PRESIDENT George W. Bush's place in history -- standard-bearer or war-mongerer -- is being decided perhaps at this moment in Iraq, three years after the US- led invasion.
If Iraq sinks into civil war Bush will find himself in the US presidents gallery not alongside Franklin Roosevelt, honored as the victor over Nazi Germany and imperialist Japan, but next to Lyndon Johnson, who was tarnished by the Vietnam War.
Bush recognisd the gravity of the current situation in Iraq by saying that Iraqis were at "a moment of choosing." But in the end they had turned away from "the abyss" of civil war, he said.
If he is right -- despite the international discord before the first US bombings on Baghdad on March 20, 2003, despite the growing disapproval today in the United States-one will have to wait before judging his presidency, experts say.
But the war in Iraq will serve as the touchstone of Bush's two four-year terms.
"No question about it," said Stephen Hess, a fellow at the Brookings Institution, a Washington-based think tank. "It is overwhelmingly the issue."
Hess said that Bush was the genesis of the issue.
"(Hurricane) Katrina was something that he did not choose to create but Iraq he did. It can be said that it was all his creation."
Bush should be personally judged on the success or the failure of Operation Iraqi Freedom, said another expert, David Corbin of the University of New Hampshire.
"He has put all of his chips on the war, he wanted it to be that way, the people who are for or against him wanted it to be that way also," Corbin said.
Political strategist Mark McKinnon, a top adviser in Bush's presidential campaigns, told USA Today newspaper recently: "The war is really driving almost everything in government."
The president himself repeats: "We remain a nation at war."
The war is deciding the popularity of the president and his administration.
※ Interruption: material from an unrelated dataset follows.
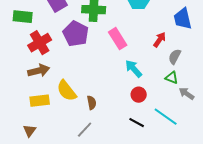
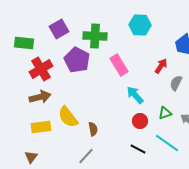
green triangle: (172, 78) -> (165, 113), moved, turned -40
The Republican majority worries that it might dictate the outcome of mid-term legislative elections in November.
In public opinion polls, support of the president's action tracks support of the war.
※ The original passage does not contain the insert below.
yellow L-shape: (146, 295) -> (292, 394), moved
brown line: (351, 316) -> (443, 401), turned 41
Bush has never been so unpopular, according to a recent Gallup poll. Only 36 percent of Americans surveyed appreciate his job performance and 60 percent found it unsatisfactory. Sixty percent said the situation in Iraq was either bad or very bad.
The war in Iraq has claimed the lives of more than 2,300 US troops and cost hundreds of billions of dollars. For Bush critics, it has eroded US credibility in the Middle East and alienated, even radicalised, some Muslims. And it has strengthened the hand of neighbouring Iran.
More than half of Americans think the Bush administration lied about the presence of weapons of mass destruction in Iraq to legitimise the invasion, Gallup found.
Bush has consistently defended his "strategy for victory in Iraq." But in recent months he has changed his tone and recognised errors and difficulties, while downplaying them.
More than half of Americans polled also want at least the start of a US military withdrawal from Iraq.
Among the ranks of neo-conservatives, who have an eye on the upcoming legislative elections and beyond, talk already has begun about the need for Iraqis to take care of themselves now that they have been liberated.
Even if political experts think that Americans' economic and local concerns will prevail over worries about Iraq, 61 percent of registered voters polled by Gallup said the Iraq issue will be an important or the most important factor in their choice of candidates to elect in November.
Bush appeals for resoluteness and patience. He assures that democracy is making progress in Iraq and in the region.
But, according to polls, three quarters of Americans believe Iraq is on the brink of civil war. They are listening to the US ambassador to Baghdad, Zalmay Khalilzad, who recently said: "We have opened the Pandora's box."